Let me get to a computer. This is a two line ps script that can be knocked out in a few minutes. If you're doing Windows administration you really should be learning powershell. Nothing else really grants you the same... Power as it does for Windows.

Deleted74295

@gjacobse said

Other than a PS script - which I don't PS,

Then you are 10 years behind everyone else.

1.0 came out November 2006. - With additional versions MS and many vendors have been encouraging its usage. Its such a powerful tool, even if you just learn the basic cmds so you can understand what -get does, you can look up commands online.

dbeato

Well, I am assuming you have setup a password expiration policy? If so, it will be as easy as selecting all the users in AD through RSAT and make sure their password never expires check box is not checked. They should be prompted to chnage the next time they try to login on the computers.

joelbarlow40

You can try the following command

Specify the OU

$OU = [ADSI]"LDAP://ou=West,dc=MyDomain,dc=com"
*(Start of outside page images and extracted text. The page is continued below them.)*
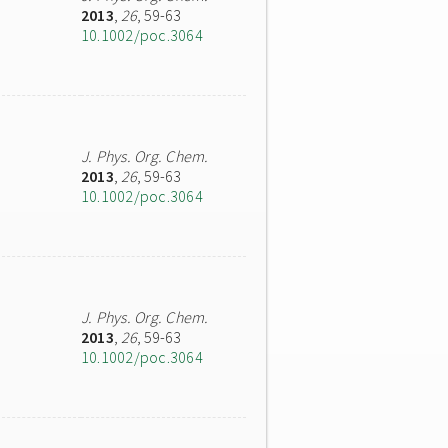
2013
,
26
, 59-63
10.1002/poc.3064
J. Phys. Org. Chem.
2013
,
26
, 59-63
10.1002/poc.3064
J. Phys. Org. Chem.
2013
,
26
, 59-63
10.1002/poc.3064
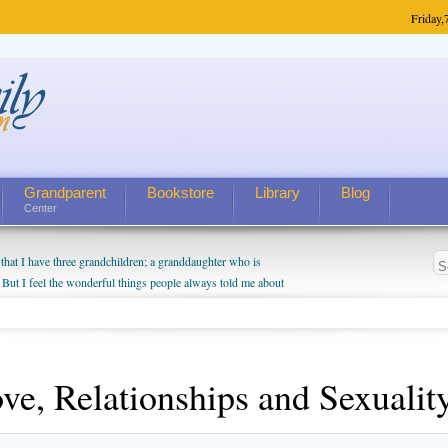
Friday,
Grandparent
Bookstore
Library
Blog
Center
hat I have three grandchildren; a granddaughter who is
 But I feel the wonderful things people always told me about
I do enjoy watching them grow up. I'm curious about who they
I have created a special relationship with them. They don't
nd myself, even though my children push them to be nice to
ve, Relationships and Sexualit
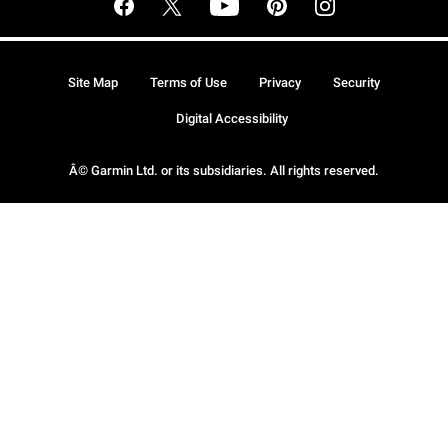
Site Map
Terms of Use
Privacy
Security
Digital Accessibility
Â© Garmin Ltd. or its subsidiaries. All rights reserved.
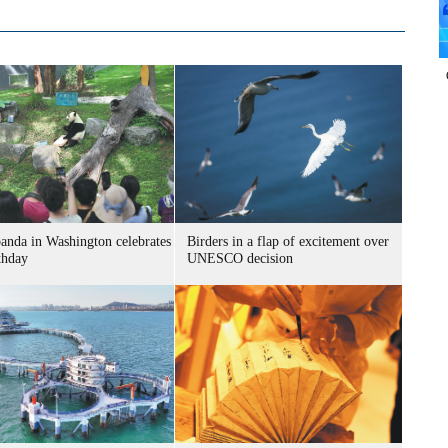
panda in Washington celebrates
Birders in a flap of excitement over
thday
UNESCO decision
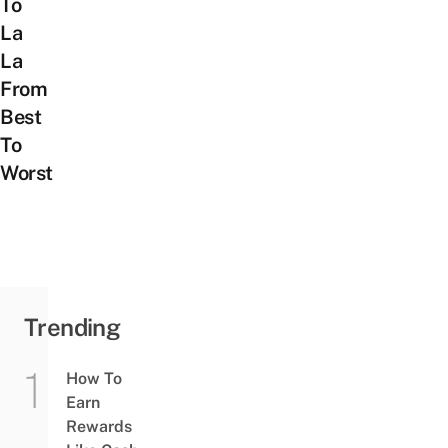
To
La
La
From
Best
To
Worst
Trending
How To
Earn
Rewards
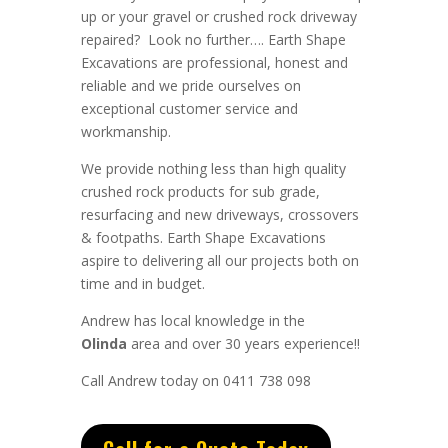
up or your gravel or crushed rock driveway
repaired? Look no further….
Earth Shape
Excavations
are
professional
,
honest
and
reliable
and we pride ourselves on
exceptional
customer service
and
workmanship.
We provide nothing less than high quality
crushed rock products for sub grade,
resurfacing and new driveways, crossovers
& footpaths.
Earth Shape Excavations
aspire to
delivering all
our
projects both on
time and in budget.
Andrew
has
local knowledge in the
Olinda
area and
over 3
0 years experience
!!
Call Andrew today on 0411 738 098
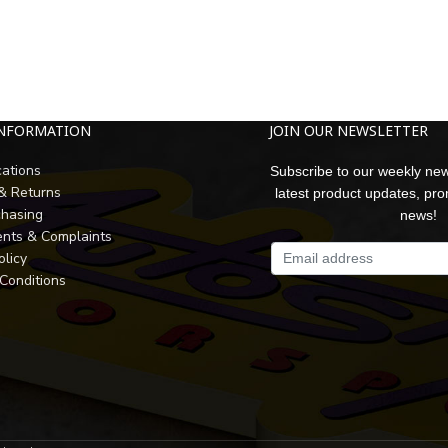
INFORMATION
JOIN OUR NEWSLETTER
cations
Subscribe to our weekly new
 & Returns
latest product updates, pr
chasing
news!
nts & Complaints
olicy
Conditions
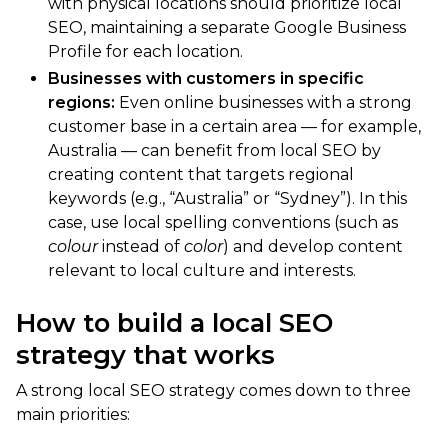
with physical locations should prioritize local
SEO, maintaining a separate Google Business
Profile for each location.
Businesses with customers in specific
regions:
Even online businesses with a strong
customer base in a certain area — for example,
Australia — can benefit from local SEO by
creating content that targets regional
keywords (e.g., “Australia” or “Sydney”). In this
case, use local spelling conventions (such as
colour
instead of
color
) and develop content
relevant to local culture and interests.
How to build a local SEO
strategy that works
A strong local SEO strategy comes down to three
main priorities:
Enumerate all objects in the OU.

$arrChildren = $OU.Get_Children()
ForEach ($User In $arrChildren)
{
# Only consider user objects.
If ($User.Class -eq "user")
{
# Set password.
$User.Invoke("SetPassword", "pAs$w0rd")
# Expire the password.
$User.pwdLastSet = 0
$User.SetInfo()
}
}

Also, you can check the following link for more details.

https://technet.microsoft.com/en-us/library/ee617195.aspx

Dashrender

@dbeato said in AD User Tool: Bulk AD User:

Well, I am assuming you have setup a password expiration policy? If so, it will be as easy as selecting all the users in AD through RSAT and make sure their password never expires check box is not checked. They should be prompted to chnage the next time they try to login on the computers.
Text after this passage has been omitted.